Barriers in Disability Organizations

There are many kinds of disability-related organizations: residential, personal care, advocacy, and peer-run organizations. A lot of disability-related organizations focus first and foremost on people’s disabilities; very few seek to identify and address the potential abuse of people with disabilities. Disability organizations also tend to keep to themselves or work only with other disability organizations because they believe no other system would really understand “their people.” As a result, disability-related organizations and systems have barriers that prevent survivors with disabilities from getting the help they need.

Common Barriers

Here are common barriers people with disabilities have reported:

  • I didn’t know if it was safe to talk to my caseworker.
  • No one ever asked me if I was being abused.
  • My caseworker didn’t believe me that I was raped. She said I’d been unstable since I stopped my medication.
  • The agency fired my personal care attendant after he abused me, but never even checked in to see how I was doing.
  • I was afraid my advocate would make a report to Adult Protective Services if I told her what was happening.
  • The shelter wasn’t accessible, so I was moved to a nursing home.
  • I had to see the person who raped me everyday; he was a client of the same program I attended.
  • The staff didn’t think that I’d understand the supports they could have provided me.

Why Barriers Exist

There are a number of factors that contribute to the barriers survivors with disabilities face when trying to get help from disability organizations.

Providers lack awareness of the problem.

Many providers working in the field of disability are not aware of the high rates of abuse among people with disabilities. Limited research exists on the problem and the research that does exist isn’t widely known. In addition, providers don’t routinely receive specialized training on domestic and sexual violence, unique considerations when addressing trauma (including safety, confidentiality, empowerment, and healing), and the implications for their work.

Abuse falls outside of the scope of issues many agencies explicitly address.

Abuse is one of many issues facing people with disabilities. Housing, healthcare, education, and employment, for example, remain fundamental issues for many. Most disability agencies are organized around addressing these issues and not abuse, which has historically been a hidden problem.

State reporting laws and/or agency practices have a silencing effect on victims.

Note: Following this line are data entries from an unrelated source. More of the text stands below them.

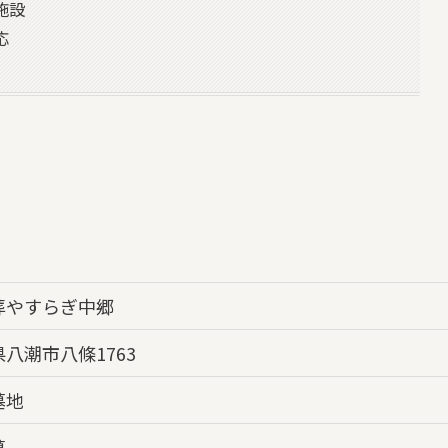
施設
応
葬やすらぎ中郷
八潮市八條1763
墓地
墓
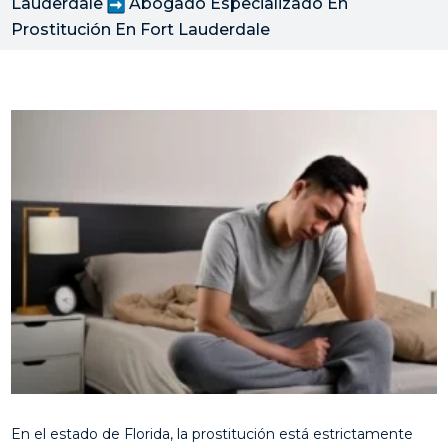
Lauderdale
Abogado Especializado En
Prostitución En Fort Lauderdale
En el estado de Florida, la prostitución está estrictamente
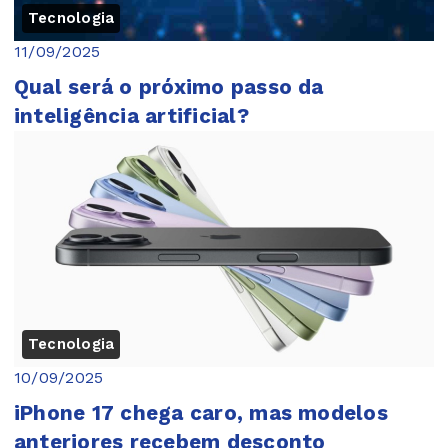
Tecnologia
11/09/2025
Qual será o próximo passo da
inteligência artificial?
Tecnologia
10/09/2025
iPhone 17 chega caro, mas modelos
anteriores recebem desconto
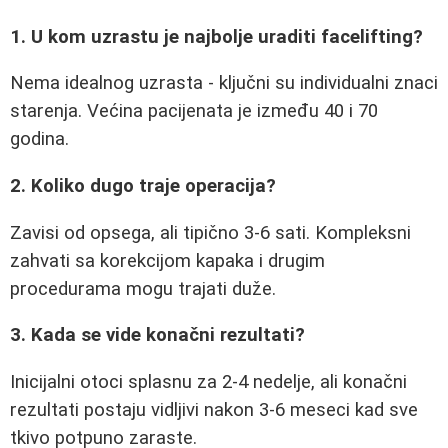
1. U kom uzrastu je najbolje uraditi facelifting?
Nema idealnog uzrasta - ključni su individualni znaci
starenja. Većina pacijenata je između 40 i 70
godina.
2. Koliko dugo traje operacija?
Zavisi od opsega, ali tipično 3-6 sati. Kompleksni
zahvati sa korekcijom kapaka i drugim
procedurama mogu trajati duže.
3. Kada se vide konačni rezultati?
Inicijalni otoci splasnu za 2-4 nedelje, ali konačni
rezultati postaju vidljivi nakon 3-6 meseci kad sve
tkivo potpuno zaraste.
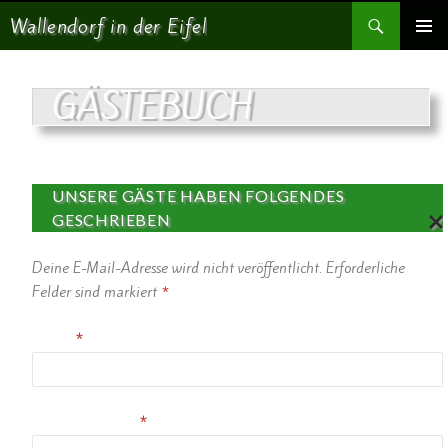
Suchen
Wallendorf in der Eifel
SPRINGE ZUM INHALT
PRIMÄR
MENÜ
GÄSTEBUCH
UNSERE GÄSTE HABEN FOLGENDES
GESCHRIEBEN
AN
Deine E-Mail-Adresse wird nicht veröffentlicht.
Erforderliche
TW
OR
Felder sind markiert
*
TE
N
Name
*
AB
BR
EC
HE
N
E-Mail-Adresse
*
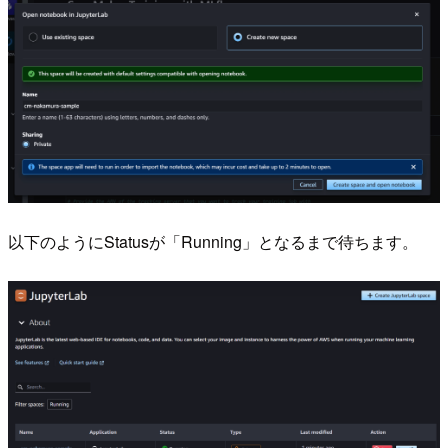
以下のようにStatusが「Running」となるまで待ちます。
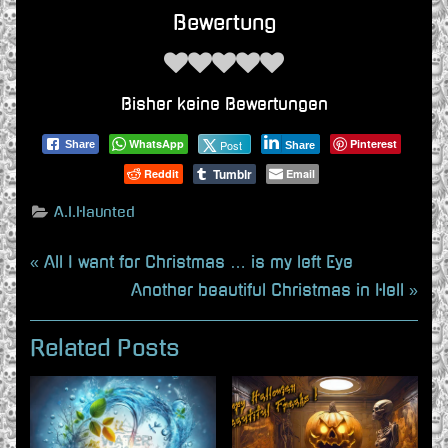
Bewertung
Bisher keine Bewertungen
WhatsApp
Pinterest
Post
Share
Share
Tumblr
Reddit
Email
A.I.Haunted
Beitragsnavigation
P
All I want for Christmas … is my left Eye
r
N
Another beautiful Christmas in Hell
e
e
v
x
Related Posts
i
t
o
P
u
o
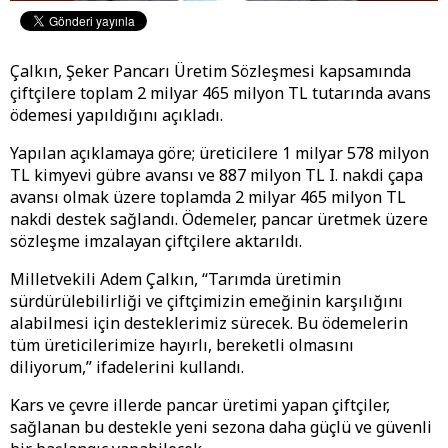
Çalkın, Şeker Pancarı Üretim Sözleşmesi kapsamında
çiftçilere toplam 2 milyar 465 milyon TL tutarında avans
ödemesi yapıldığını açıkladı.
Yapılan açıklamaya göre; üreticilere 1 milyar 578 milyon
TL kimyevi gübre avansı ve 887 milyon TL I. nakdi çapa
avansı olmak üzere toplamda 2 milyar 465 milyon TL
nakdi destek sağlandı. Ödemeler, pancar üretmek üzere
sözleşme imzalayan çiftçilere aktarıldı.
Milletvekili Adem Çalkın, “Tarımda üretimin
sürdürülebilirliği ve çiftçimizin emeğinin karşılığını
alabilmesi için desteklerimiz sürecek. Bu ödemelerin
tüm üreticilerimize hayırlı, bereketli olmasını
diliyorum,” ifadelerini kullandı.
Kars ve çevre illerde pancar üretimi yapan çiftçiler,
sağlanan bu destekle yeni sezona daha güçlü ve güvenli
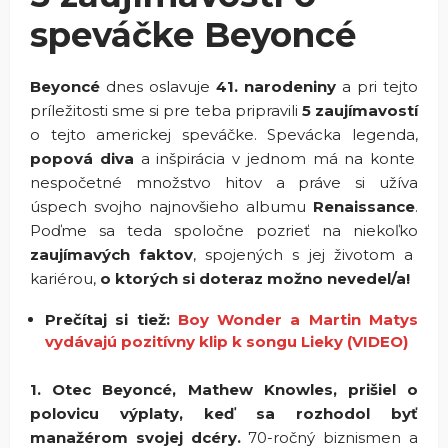
speváčke Beyoncé
Beyoncé
dnes oslavuje
41. narodeniny
a pri tejto
príležitosti sme si pre teba pripravili
5 zaujímavostí
o tejto americkej speváčke. Spevácka legenda,
popová diva
a inšpirácia v jednom má na konte
nespočetné množstvo hitov a práve si užíva
úspech svojho najnovšieho albumu
Renaissance
.
Poďme sa teda spoločne pozrieť na niekoľko
zaujímavých faktov
, spojených s jej životom a
kariérou,
o ktorých si doteraz možno nevedel/a!
Prečítaj si tiež:
Boy Wonder a Martin Matys
vydávajú pozitívny klip k songu Lieky (VIDEO)
1. Otec Beyoncé, Mathew Knowles, prišiel o
polovicu výplaty, keď sa rozhodol byť
manažérom svojej dcéry.
70-ročný biznismen a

Every state and territory of the United States has a law that requires certain individuals to report certain injuries or cases of abuse or neglect of “vulnerable adults” to law enforcement, social services, and/or a regulatory agency. To comply with these laws, disability organizations frequently report abuse to authorities. While these efforts are designed to protect people with disabilities and keep them safe, these practices often do not allow people with disabilities to decide for themselves whether, when, and from whom to ask for help. Anecdotal reports from survivors with disabilities suggest this lack of control prevents people from reaching out to disability organization for help.

Providers aren’t equipped to address victimization or to support survivors.

Staff members don’t know when or how to safely and appropriately ask the people they serve about their experiences with abuse and their safety, and often don’t recognize the overt signs that someone is being abused. Staff members are also unsure of how best to respond when abuse becomes known, including what to say, who to tell, what services and supports to offer the person, and how to handle difficult and more complicated situations, such as what to do when the abuse is committed by a staff member or by another client. Most agencies don’t have policies and protocols in place to guide their staff’s practices in these areas or training to increase their knowledge and comfort levels.

Partnerships with experts in domestic and sexual violence are rare.

Most disability organizations lack connections – informal or formal – with domestic violence programs and rape crisis centers in their area. Without this assistance, they have no one to turn to when they have questions or need support when serving a survivor with a disability.